With the development of the ability to take initiative, children become more pre-operational, wherein they prefer to have the space to make their own choices. This is the phase where, when encouraged to be independent, the child feels purposeful and valued. This skill, when developed at a young age, allows children to find solutions to conflicts, thereby illustrating valuable life lessons. The skills of judgement and decision-making aid in the self-regulation of behaviour and emotions, which makes the child’s future easier. Allowing the child to take decisions on their own makes them feel self-confident and increases intrinsic motivation.
Decision-making is the action or process of arriving at a conclusion by accepting an important option by weighing the other alternative possibilities. This process of weighing options is the key aspect of judgement, which allows the child to classify appropriate and inappropriate choices. Children learn decision-making through judgement making. They begin by observing the discussions and behaviours of the adults in their life, from which they learn values. Then when given an opportunity to take a decision, they follow through with an appropriate judgement-based choice while preparing to experience the consequences. The child learns from this experience and makes better judgements and decisions with maturity.
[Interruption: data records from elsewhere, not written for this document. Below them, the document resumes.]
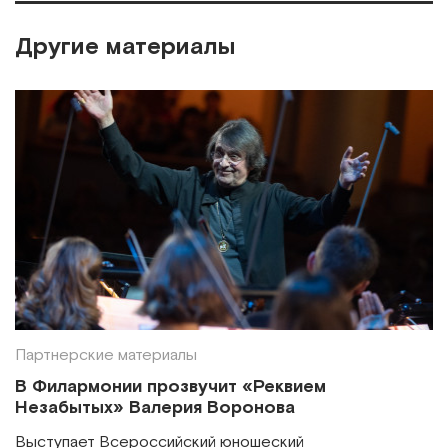
Другие материалы
Партнерские материалы
В Филармонии прозвучит «Реквием
Незабытых» Валерия Воронова
Выступает Всероссийский юношеский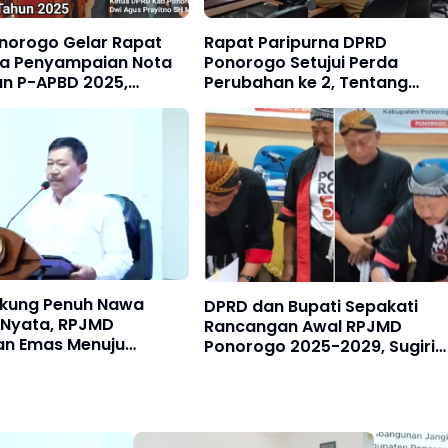
norogo Gelar Rapat
Rapat Paripurna DPRD
na Penyampaian Nota
Ponorogo Setujui Perda
n P-APBD 2025,
Perubahan ke 2, Tentang
an PAD Tembus Rp 1
Susunan dan Pembentukan
Perangkat Daerah
kung Penuh Nawa
DPRD dan Bupati Sepakati
Nyata, RPJMD
Rancangan Awal RPJMD
n Emas Menuju
Ponorogo 2025-2029, Sugiri
o Hebat
Sancoko: Menuju Ponorogo
Hebat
However, the whole of this developmental process can begin only if the adults in their environment identify the child’s ability to make the decision. This is where the preschool and the playgroups play the most important role, by bringing children into a safe space for trial and error-based learning. Preschool is where the child learns to distinguish the good from the bad and form emotional as well as behavioural judgements.
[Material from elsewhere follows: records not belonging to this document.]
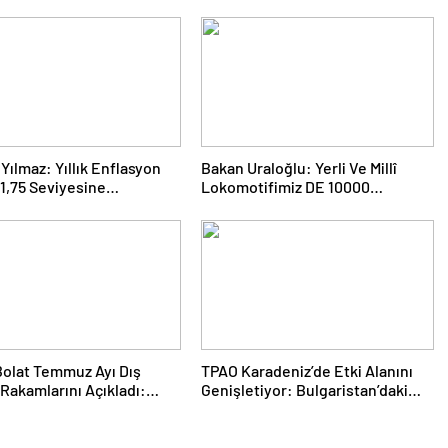
Yılmaz: Yıllık Enflasyon
Bakan Uraloğlu: Yerli Ve Millî
1,75 Seviyesine
Lokomotifimiz DE 10000
iştir
Tanzanya’ya İhraç Edildi
olat Temmuz Ayı Dış
TPAO Karadeniz’de Etki Alanını
 Rakamlarını Açıkladı:
Genişletiyor: Bulgaristan’daki
ta Tüm Zamanların
Sahaya Yüzde 33 Ortaklık
 Rekoru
Preschool offers a safe yet non-protective environment where children are allowed to make judgements, attributions and decisions irrespective of whether they are right or wrong. Through these choices, the child learns the two sides of decision-making – the pre-decisive judgement and the post-decisive consequences. In both these aspects, the child uses reinforcement learning to distinguish appropriate choices from inappropriate choices through the analysis of these two sides of decision-making. The school playgroup is the place where the child learns to explore their choices, and integrate normative principles, personal opinions, societal values, gender differences, social-observational learning and environmental or situational influences into their decision-making process. Thus, the child moves towards becoming self-reliant, introspective and independent as they mature.